Task to carry out:
Copy every line below exactly.

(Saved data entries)
=== Section Start ===

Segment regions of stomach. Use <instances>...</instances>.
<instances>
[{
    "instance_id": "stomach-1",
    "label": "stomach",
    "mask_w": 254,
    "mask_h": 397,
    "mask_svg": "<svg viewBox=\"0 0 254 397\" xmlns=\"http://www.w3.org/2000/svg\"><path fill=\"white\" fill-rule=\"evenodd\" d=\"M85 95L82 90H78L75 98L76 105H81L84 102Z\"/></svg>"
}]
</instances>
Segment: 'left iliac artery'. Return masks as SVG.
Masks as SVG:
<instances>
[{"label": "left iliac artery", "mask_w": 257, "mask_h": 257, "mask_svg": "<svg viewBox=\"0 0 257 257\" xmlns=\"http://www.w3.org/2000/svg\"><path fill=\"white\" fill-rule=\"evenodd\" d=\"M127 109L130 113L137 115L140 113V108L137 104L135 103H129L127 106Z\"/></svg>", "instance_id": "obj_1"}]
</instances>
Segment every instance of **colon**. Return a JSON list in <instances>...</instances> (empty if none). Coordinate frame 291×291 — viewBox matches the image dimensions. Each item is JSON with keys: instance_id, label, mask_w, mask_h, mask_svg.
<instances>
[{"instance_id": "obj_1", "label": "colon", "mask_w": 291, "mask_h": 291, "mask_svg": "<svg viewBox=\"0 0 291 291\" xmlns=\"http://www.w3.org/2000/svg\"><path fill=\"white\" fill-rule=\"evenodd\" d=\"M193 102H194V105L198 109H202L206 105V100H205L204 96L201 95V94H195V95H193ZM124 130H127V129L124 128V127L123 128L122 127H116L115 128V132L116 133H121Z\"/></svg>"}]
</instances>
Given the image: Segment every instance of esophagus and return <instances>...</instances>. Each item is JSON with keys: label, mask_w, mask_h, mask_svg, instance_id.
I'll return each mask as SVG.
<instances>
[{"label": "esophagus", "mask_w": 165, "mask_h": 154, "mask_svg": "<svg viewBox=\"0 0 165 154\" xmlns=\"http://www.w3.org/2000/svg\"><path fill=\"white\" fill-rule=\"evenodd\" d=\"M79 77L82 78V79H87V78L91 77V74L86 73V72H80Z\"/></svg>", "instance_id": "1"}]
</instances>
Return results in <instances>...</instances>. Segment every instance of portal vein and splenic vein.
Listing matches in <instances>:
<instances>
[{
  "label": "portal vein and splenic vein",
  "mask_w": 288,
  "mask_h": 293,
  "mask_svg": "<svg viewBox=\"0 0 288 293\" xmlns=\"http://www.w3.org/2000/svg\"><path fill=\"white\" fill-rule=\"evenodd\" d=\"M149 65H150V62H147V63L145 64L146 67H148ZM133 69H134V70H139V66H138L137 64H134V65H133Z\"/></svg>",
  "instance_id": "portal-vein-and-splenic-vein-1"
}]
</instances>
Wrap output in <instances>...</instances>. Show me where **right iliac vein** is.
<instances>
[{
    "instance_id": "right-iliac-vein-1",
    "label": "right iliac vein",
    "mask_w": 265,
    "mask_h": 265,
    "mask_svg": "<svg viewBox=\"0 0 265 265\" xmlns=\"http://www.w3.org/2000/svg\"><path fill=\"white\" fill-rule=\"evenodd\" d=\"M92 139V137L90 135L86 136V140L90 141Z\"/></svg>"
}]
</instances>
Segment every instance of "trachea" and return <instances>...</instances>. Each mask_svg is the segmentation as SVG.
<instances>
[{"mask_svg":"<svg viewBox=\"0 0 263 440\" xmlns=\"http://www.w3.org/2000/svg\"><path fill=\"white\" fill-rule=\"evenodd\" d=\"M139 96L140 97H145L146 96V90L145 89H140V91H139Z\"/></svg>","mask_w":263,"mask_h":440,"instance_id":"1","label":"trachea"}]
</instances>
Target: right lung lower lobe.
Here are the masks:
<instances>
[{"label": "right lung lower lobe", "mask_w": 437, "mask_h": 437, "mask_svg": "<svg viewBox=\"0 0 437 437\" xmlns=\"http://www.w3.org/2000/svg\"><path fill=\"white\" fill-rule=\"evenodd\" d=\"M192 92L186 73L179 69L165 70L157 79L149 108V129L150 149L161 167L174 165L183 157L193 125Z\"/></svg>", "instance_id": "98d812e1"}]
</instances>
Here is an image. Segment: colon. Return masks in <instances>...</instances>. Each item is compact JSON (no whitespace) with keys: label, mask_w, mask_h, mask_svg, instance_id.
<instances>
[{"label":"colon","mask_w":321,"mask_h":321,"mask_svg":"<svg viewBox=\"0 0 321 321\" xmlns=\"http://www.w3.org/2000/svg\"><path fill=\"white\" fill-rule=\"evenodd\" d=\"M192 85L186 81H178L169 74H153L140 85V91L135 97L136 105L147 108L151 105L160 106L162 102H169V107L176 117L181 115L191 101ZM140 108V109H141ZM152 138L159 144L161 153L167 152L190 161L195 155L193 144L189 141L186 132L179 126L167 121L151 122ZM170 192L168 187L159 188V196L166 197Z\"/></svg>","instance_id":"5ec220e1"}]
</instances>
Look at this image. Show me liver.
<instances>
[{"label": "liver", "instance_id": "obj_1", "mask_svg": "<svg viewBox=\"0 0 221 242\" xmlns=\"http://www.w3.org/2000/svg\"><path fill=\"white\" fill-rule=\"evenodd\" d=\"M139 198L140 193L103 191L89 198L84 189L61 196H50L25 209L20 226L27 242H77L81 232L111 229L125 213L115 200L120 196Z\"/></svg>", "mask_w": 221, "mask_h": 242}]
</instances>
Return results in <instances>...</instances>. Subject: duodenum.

=== Section End ===

Expected answer:
Segment regions of stomach. Use <instances>...</instances>.
<instances>
[{
    "instance_id": "stomach-1",
    "label": "stomach",
    "mask_w": 254,
    "mask_h": 397,
    "mask_svg": "<svg viewBox=\"0 0 254 397\" xmlns=\"http://www.w3.org/2000/svg\"><path fill=\"white\" fill-rule=\"evenodd\" d=\"M85 95L82 90H78L75 98L76 105H81L84 102Z\"/></svg>"
}]
</instances>
Segment: 'left iliac artery'. Return masks as SVG.
Masks as SVG:
<instances>
[{"label": "left iliac artery", "mask_w": 257, "mask_h": 257, "mask_svg": "<svg viewBox=\"0 0 257 257\" xmlns=\"http://www.w3.org/2000/svg\"><path fill=\"white\" fill-rule=\"evenodd\" d=\"M127 109L130 113L137 115L140 113V108L137 104L135 103H129L127 106Z\"/></svg>", "instance_id": "obj_1"}]
</instances>
Segment every instance of **colon**. Return a JSON list in <instances>...</instances> (empty if none). Coordinate frame 291×291 — viewBox matches the image dimensions. Each item is JSON with keys: instance_id, label, mask_w, mask_h, mask_svg.
<instances>
[{"instance_id": "obj_1", "label": "colon", "mask_w": 291, "mask_h": 291, "mask_svg": "<svg viewBox=\"0 0 291 291\" xmlns=\"http://www.w3.org/2000/svg\"><path fill=\"white\" fill-rule=\"evenodd\" d=\"M193 102H194V105L198 109H202L206 105V100H205L204 96L201 95V94H195V95H193ZM124 130H127V129L124 128V127L123 128L122 127H116L115 128V132L116 133H121Z\"/></svg>"}]
</instances>
Given the image: Segment every instance of esophagus and return <instances>...</instances>. Each item is JSON with keys: label, mask_w, mask_h, mask_svg, instance_id.
I'll return each mask as SVG.
<instances>
[{"label": "esophagus", "mask_w": 165, "mask_h": 154, "mask_svg": "<svg viewBox=\"0 0 165 154\" xmlns=\"http://www.w3.org/2000/svg\"><path fill=\"white\" fill-rule=\"evenodd\" d=\"M79 77L82 78V79H87V78L91 77V74L86 73V72H80Z\"/></svg>", "instance_id": "1"}]
</instances>
Return results in <instances>...</instances>. Segment every instance of portal vein and splenic vein.
Listing matches in <instances>:
<instances>
[{
  "label": "portal vein and splenic vein",
  "mask_w": 288,
  "mask_h": 293,
  "mask_svg": "<svg viewBox=\"0 0 288 293\" xmlns=\"http://www.w3.org/2000/svg\"><path fill=\"white\" fill-rule=\"evenodd\" d=\"M149 65H150V62H147V63L145 64L146 67H148ZM133 69H134V70H139V66H138L137 64H134V65H133Z\"/></svg>",
  "instance_id": "portal-vein-and-splenic-vein-1"
}]
</instances>
Wrap output in <instances>...</instances>. Show me where **right iliac vein** is.
<instances>
[{
    "instance_id": "right-iliac-vein-1",
    "label": "right iliac vein",
    "mask_w": 265,
    "mask_h": 265,
    "mask_svg": "<svg viewBox=\"0 0 265 265\" xmlns=\"http://www.w3.org/2000/svg\"><path fill=\"white\" fill-rule=\"evenodd\" d=\"M92 139V137L90 135L86 136V140L90 141Z\"/></svg>"
}]
</instances>
Segment every instance of "trachea" and return <instances>...</instances>. Each mask_svg is the segmentation as SVG.
<instances>
[{"mask_svg":"<svg viewBox=\"0 0 263 440\" xmlns=\"http://www.w3.org/2000/svg\"><path fill=\"white\" fill-rule=\"evenodd\" d=\"M139 96L140 97H145L146 96V90L145 89H140V91H139Z\"/></svg>","mask_w":263,"mask_h":440,"instance_id":"1","label":"trachea"}]
</instances>
Target: right lung lower lobe.
Here are the masks:
<instances>
[{"label": "right lung lower lobe", "mask_w": 437, "mask_h": 437, "mask_svg": "<svg viewBox=\"0 0 437 437\" xmlns=\"http://www.w3.org/2000/svg\"><path fill=\"white\" fill-rule=\"evenodd\" d=\"M192 92L186 73L179 69L165 70L157 79L149 108V129L150 149L161 167L174 165L183 157L193 125Z\"/></svg>", "instance_id": "98d812e1"}]
</instances>
Here is an image. Segment: colon. Return masks in <instances>...</instances>. Each item is compact JSON (no whitespace) with keys: label, mask_w, mask_h, mask_svg, instance_id.
<instances>
[{"label":"colon","mask_w":321,"mask_h":321,"mask_svg":"<svg viewBox=\"0 0 321 321\" xmlns=\"http://www.w3.org/2000/svg\"><path fill=\"white\" fill-rule=\"evenodd\" d=\"M192 85L186 81H178L169 74H153L140 85V91L135 97L136 105L147 108L151 105L160 106L162 102H169V107L176 117L181 115L191 101ZM140 108V109H141ZM152 138L159 144L161 153L167 152L190 161L195 155L193 144L189 141L186 132L179 126L167 121L151 122ZM170 192L168 187L159 188V196L166 197Z\"/></svg>","instance_id":"5ec220e1"}]
</instances>
Look at this image. Show me liver.
<instances>
[{"label": "liver", "instance_id": "obj_1", "mask_svg": "<svg viewBox=\"0 0 221 242\" xmlns=\"http://www.w3.org/2000/svg\"><path fill=\"white\" fill-rule=\"evenodd\" d=\"M139 198L140 193L103 191L89 198L84 189L61 196H50L25 209L20 226L27 242H77L81 232L111 229L125 213L115 200L120 196Z\"/></svg>", "mask_w": 221, "mask_h": 242}]
</instances>
Return results in <instances>...</instances>. Subject: duodenum.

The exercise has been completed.